As humans, we are hardwired to connect; we are drawn to “doing life together” — talking through our issues; learning from each other; being encouraged, corrected and motivated by those around us. We want to be in the company of friends or family and share our lives with them. However, this is the
time of social isolation for a greater cause. Now is not the time to have little or no meaningful connection in your life. To get through the COVID-19 pandemic, we need a connection culture that is rich in relational connection while maintaining physical distance between individuals when there is a risk of transmission. It’s important to understand that connection is essential because, insufficient connection has a wide-ranging impact on our bodies, including increasing the negative effects of stress and diminishing resilience.
Here are practical actions you can take to cultivate a optimistic mindset.
I. Take care of yourself
We do this by making sure we are connecting with people who energize us. Each day, schedule phone calls or video calls online with people you enjoy. Take virtual coffee breaks in the morning and afternoon while connecting on a video call. Schedule a call each evening with relatives and friends who may need connection. This is a good time to take the initiative and reconnect with friends from your childhood or college days who you may have lost touch with over the years.
- Play Music. Throughout the day, play music you enjoy. Music has been found to calm anxiety.
- Learn something new. Boredom is one risk of being physically isolated. So learn a new skill or a childhood interest.
- Set aside time each day for a quiet period. This may include contemplation, meditation, prayer and/or journaling.
- Pause to be grateful. Every day, take a few minutes to write down at least three things you are grateful for. Gratitude helps keep you emotionally strong and will help you connect better with others.
II. Never worry alone!
Whenever you feel anxious or stressed, call up a friend and talk it through. Doing this will move your brain activity from the amygdala where threats are processed to the cortex where we make rational decisions.
III. Cultivate practices that produce contentment and avoid excitatory practices.
Constantly checking your smartphone, email or
social media stimulates the production of dopamine, an excitatory
neurotransmitter that in excessive amounts makes us anxious. Do one task at a time rather than multitasking.It’s preferable to focus on practices that produce the positive emotion of contentment because they stimulate the production of neurotransmitters including serotonin.
IV. Serve others.
Reaching out to help others in need boosts neurochemicals that produce positive emotions. In the current climate of encouraging physical separation, this may include writing a card or letter to an isolated elderly parent, relative or friend, or calling to find out how he or she is doing.

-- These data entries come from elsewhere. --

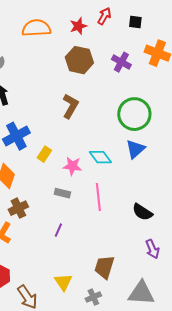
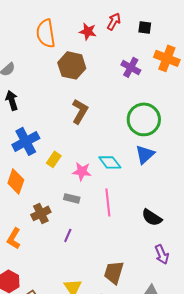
red star: (78, 26) -> (88, 31), turned 30
orange semicircle: (36, 28) -> (46, 33), turned -96
brown hexagon: (79, 60) -> (72, 65), moved
brown cross: (18, 208) -> (41, 213), moved

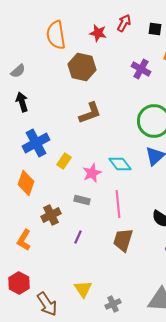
brown L-shape: (80, 111) -> (90, 113), turned 40
pink star: (82, 171) -> (92, 173), turned -30
brown trapezoid: (114, 272) -> (123, 240), moved

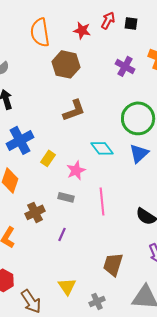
black square: (155, 29) -> (131, 23), moved
cyan diamond: (120, 164) -> (102, 148), moved
brown trapezoid: (123, 240) -> (113, 264), moved

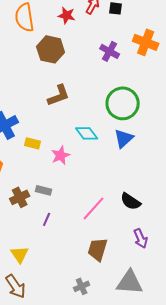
yellow rectangle: (48, 158) -> (33, 143), turned 70
gray rectangle: (66, 197) -> (44, 190), moved
pink line: (102, 201) -> (94, 208), moved, turned 48
yellow triangle: (67, 286) -> (20, 254), moved

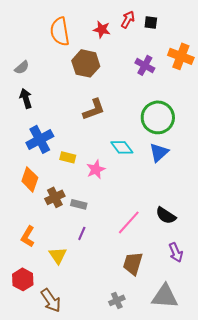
brown cross: (20, 197) -> (55, 197), moved
yellow triangle: (20, 254) -> (58, 255), moved

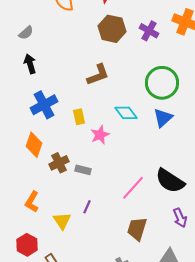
brown hexagon: (86, 63) -> (112, 29), moved
yellow rectangle: (68, 157) -> (79, 117), moved, turned 63
black semicircle: (166, 215) -> (170, 181), size x1.4
purple line: (82, 233) -> (87, 207), moved

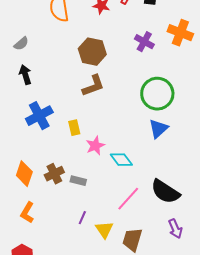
brown hexagon: (112, 29) -> (92, 52), moved
cyan diamond: (126, 113) -> (121, 160), moved
orange diamond: (34, 145) -> (24, 174), moved
yellow triangle: (62, 221) -> (104, 230), moved

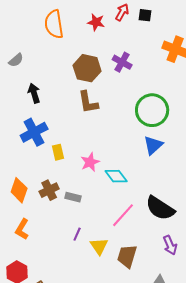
purple cross: (144, 42) -> (122, 62), moved
black arrow: (25, 75) -> (34, 93), moved
brown L-shape: (93, 86) -> (88, 102), turned 100
yellow rectangle: (74, 128) -> (58, 152), moved

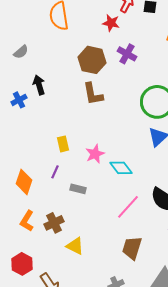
red star: (96, 22) -> (111, 23), moved
blue cross: (34, 132) -> (19, 100), moved, size x0.6
brown cross: (49, 190) -> (54, 223), moved
purple line: (77, 234) -> (55, 172), moved
yellow triangle: (99, 246) -> (75, 246), moved, turned -30

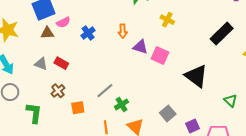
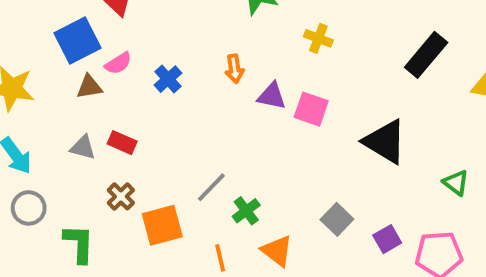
orange square: (78, 108) -> (162, 225), size x1.5

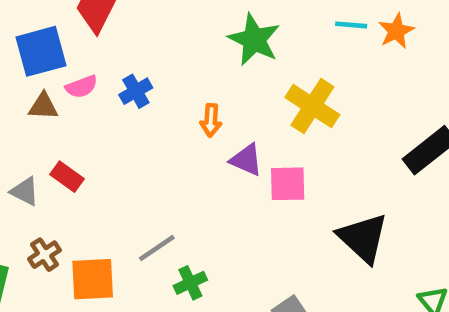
yellow cross: (318, 38) -> (312, 106), size x1.6
blue cross: (168, 79) -> (136, 91), moved
pink square: (311, 109) -> (288, 184), turned -32
gray triangle: (83, 147) -> (25, 191), moved
brown cross: (121, 196) -> (45, 255), moved

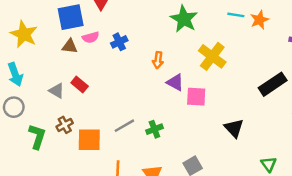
black triangle: (363, 238) -> (234, 128), size x0.7
green cross: (190, 283) -> (154, 129), moved

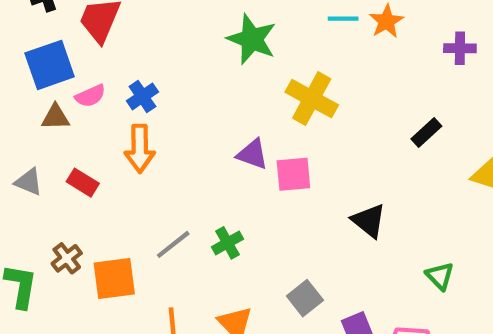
orange arrow: (158, 60) -> (140, 149), moved, size x1.5
black rectangle: (273, 84) -> (426, 132), size x0.6
gray triangle: (57, 91) -> (29, 182), moved

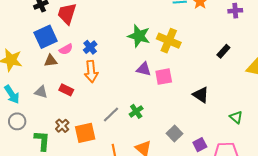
green star: (252, 39) -> (139, 36), moved

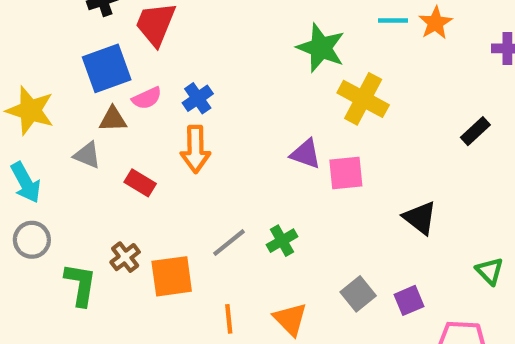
green star: (139, 36) -> (321, 48), moved
gray triangle: (41, 92) -> (87, 155), moved
purple square: (200, 145) -> (409, 300), moved

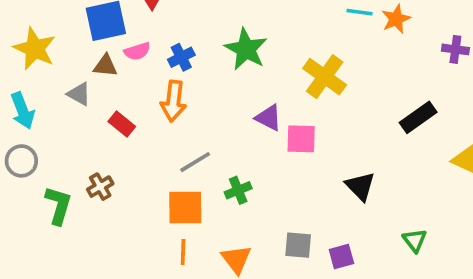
green star: (321, 48) -> (246, 49), moved
black rectangle: (475, 131) -> (418, 117), size x1.4
gray line: (229, 243) -> (195, 162), moved
orange square: (172, 276) -> (185, 207), moved
gray square: (358, 294) -> (298, 245), turned 36

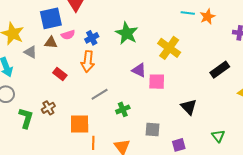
gray triangle: (79, 94) -> (30, 52), moved
orange square: (185, 207) -> (80, 124), moved
gray square: (298, 245) -> (153, 129), moved

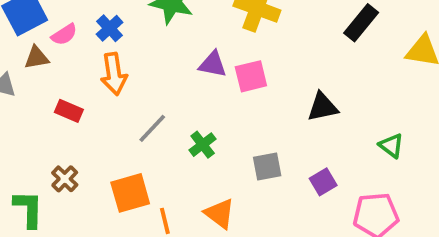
black triangle: (189, 107) -> (323, 107), turned -42

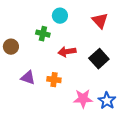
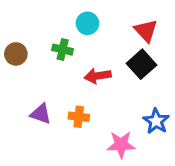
brown circle: (11, 47) -> (16, 54), moved
black square: (99, 59) -> (141, 64), moved
blue star: (107, 101) -> (156, 121), moved

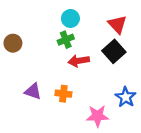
green cross: (63, 50) -> (66, 40), moved, turned -35

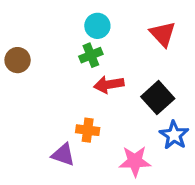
black square: (114, 51) -> (158, 98), moved
purple triangle: (33, 91) -> (63, 155), moved

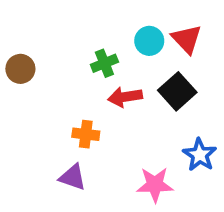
cyan circle: (97, 26) -> (149, 41), moved
black square: (158, 98) -> (177, 91), moved
orange cross: (88, 130) -> (86, 134), moved

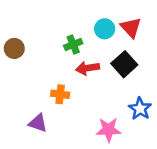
purple triangle: (73, 177) -> (38, 123), moved

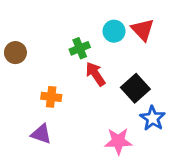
black square: (124, 64) -> (135, 88), moved
red arrow: (88, 68) -> (95, 74), turned 65
orange cross: (60, 94) -> (51, 97), moved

Check out local or national nonprofit organizations that serve populations in need and see how you can help safely.Anything you can do to help others meet their need for connection also helps you. There is satisfaction, even joy, to be found in serving a cause greater than self.
This unusual season we are in is temporary. Still, it will be difficult and last longer than we’d like it to. We will face individual and societal challenges that we have not faced before. It’s important that you recognize that disconnection is a super-stressor; it makes other stressors feel even heavier and it weakens the effectiveness of any resiliency practices you may be using.
By intentionally boosting our “superpower” of connection while still maintaining physical separation, we will make a meaningful difference in the lives of others. We will lift our own spirits as we lift the spirits of our family members, friends and community. In harnessing the power of connection as we combat COVID-19, we will be combating the epidemic of loneliness, as well.